Nach den Präsidentschaftswahlen 2020 brachten mehrere demokratische Kongressabgeordnete eine Resolution ein, um die Ausnahme für den Strafvollzug aus dem 13. Verfassungszusatz zu streichen. Doch sie konnten nicht genügend Unterstützer*innen für eine Verfassungsänderung hinter sich bringen. Die Regierung von Präsident Biden hat seitdem kaum etwas getan, um die Löhne für Gefängnisarbeit zu erhöhen oder die unfreie Arbeit in privat betriebenen Einrichtungen einzuschränken. In den Verfassungen von mehr als 20 Bundesstaaten gibt es immer noch Klauseln, die unfreiwillige Knechtschaft beziehungsweise Zwangsarbeit zulassen.

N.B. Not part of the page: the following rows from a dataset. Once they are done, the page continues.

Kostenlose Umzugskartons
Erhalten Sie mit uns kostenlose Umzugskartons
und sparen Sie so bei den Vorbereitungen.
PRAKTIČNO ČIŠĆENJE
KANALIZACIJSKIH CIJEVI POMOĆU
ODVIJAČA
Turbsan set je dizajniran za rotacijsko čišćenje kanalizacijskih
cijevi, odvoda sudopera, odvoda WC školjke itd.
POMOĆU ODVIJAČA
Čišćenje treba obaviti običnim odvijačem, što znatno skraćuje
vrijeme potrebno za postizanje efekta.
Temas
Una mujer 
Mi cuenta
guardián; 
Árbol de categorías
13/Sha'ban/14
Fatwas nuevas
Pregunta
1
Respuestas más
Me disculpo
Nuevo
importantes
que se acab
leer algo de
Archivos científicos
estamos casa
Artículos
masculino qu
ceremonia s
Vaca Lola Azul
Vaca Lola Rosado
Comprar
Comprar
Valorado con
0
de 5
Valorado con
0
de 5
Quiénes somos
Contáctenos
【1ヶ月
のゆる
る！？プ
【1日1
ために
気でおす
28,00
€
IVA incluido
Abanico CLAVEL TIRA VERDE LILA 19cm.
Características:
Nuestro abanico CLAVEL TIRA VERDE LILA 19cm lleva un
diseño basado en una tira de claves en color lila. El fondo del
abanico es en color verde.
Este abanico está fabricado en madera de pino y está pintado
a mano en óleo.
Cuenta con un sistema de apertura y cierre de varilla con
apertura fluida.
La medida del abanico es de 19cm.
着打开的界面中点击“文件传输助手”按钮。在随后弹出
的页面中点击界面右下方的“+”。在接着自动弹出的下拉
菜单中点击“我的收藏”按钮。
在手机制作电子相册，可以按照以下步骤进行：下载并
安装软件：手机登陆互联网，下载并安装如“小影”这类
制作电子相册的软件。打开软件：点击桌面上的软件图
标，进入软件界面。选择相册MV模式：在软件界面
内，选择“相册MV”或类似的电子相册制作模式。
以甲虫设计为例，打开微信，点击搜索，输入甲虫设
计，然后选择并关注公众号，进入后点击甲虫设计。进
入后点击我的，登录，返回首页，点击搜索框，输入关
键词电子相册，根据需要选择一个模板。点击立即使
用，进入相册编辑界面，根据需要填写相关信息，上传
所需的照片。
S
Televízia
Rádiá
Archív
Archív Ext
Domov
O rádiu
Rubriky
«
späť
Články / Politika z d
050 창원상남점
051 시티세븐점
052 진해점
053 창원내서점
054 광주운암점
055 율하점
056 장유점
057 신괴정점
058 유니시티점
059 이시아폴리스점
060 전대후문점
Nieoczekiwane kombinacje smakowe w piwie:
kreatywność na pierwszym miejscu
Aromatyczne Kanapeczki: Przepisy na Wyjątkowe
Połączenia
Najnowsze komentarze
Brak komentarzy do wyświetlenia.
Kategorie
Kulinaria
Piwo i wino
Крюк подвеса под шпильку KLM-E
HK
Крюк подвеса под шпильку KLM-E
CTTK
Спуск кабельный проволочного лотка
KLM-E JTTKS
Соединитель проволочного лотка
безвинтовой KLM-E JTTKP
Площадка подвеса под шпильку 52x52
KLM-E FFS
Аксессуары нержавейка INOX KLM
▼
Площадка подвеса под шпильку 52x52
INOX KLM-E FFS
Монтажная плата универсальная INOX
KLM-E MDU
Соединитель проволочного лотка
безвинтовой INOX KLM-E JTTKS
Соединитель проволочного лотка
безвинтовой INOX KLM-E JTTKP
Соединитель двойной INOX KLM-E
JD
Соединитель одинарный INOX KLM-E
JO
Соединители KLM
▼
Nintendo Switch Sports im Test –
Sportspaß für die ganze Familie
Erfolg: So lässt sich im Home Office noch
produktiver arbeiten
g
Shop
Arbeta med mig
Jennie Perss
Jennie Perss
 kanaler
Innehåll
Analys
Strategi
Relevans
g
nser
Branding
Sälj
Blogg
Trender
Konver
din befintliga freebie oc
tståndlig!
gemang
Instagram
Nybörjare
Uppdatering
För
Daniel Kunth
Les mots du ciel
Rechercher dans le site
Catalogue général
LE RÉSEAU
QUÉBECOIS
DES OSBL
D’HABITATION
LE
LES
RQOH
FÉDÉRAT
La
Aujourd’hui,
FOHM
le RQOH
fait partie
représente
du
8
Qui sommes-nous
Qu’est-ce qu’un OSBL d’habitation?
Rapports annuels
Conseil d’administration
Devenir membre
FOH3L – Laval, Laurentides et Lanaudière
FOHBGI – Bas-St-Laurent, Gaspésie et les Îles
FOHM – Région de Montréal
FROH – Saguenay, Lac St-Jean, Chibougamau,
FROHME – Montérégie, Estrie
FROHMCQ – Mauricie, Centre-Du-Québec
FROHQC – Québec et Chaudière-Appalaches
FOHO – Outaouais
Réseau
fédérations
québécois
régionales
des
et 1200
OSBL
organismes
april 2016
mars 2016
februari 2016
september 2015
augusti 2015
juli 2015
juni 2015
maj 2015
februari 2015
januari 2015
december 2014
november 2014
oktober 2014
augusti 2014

Toussaint Losier ist Assistenzprofessor am W.E.B. Du Bois Department of Afro-American Studies an der University of Massachusetts-Amherst. Er war stellvertretender Vorsitzender der Chicago Anti-Eviction Campaign und Gastwissenschaftler am Charles Warren Center for Studies in American History der Harvard University. Derzeit ist er Stipendiat der Woodrow Wilson National Foundation zur Förderung der Karriere. Er ist Co-Autor von Rethinking the American Prison Movement (Routledge, 2017) mit Dan Berger und bereitet ein Buchmanuskript mit dem vorläufigen Titel War for the City: Black Liberation and the Consolidation of the Carceral State.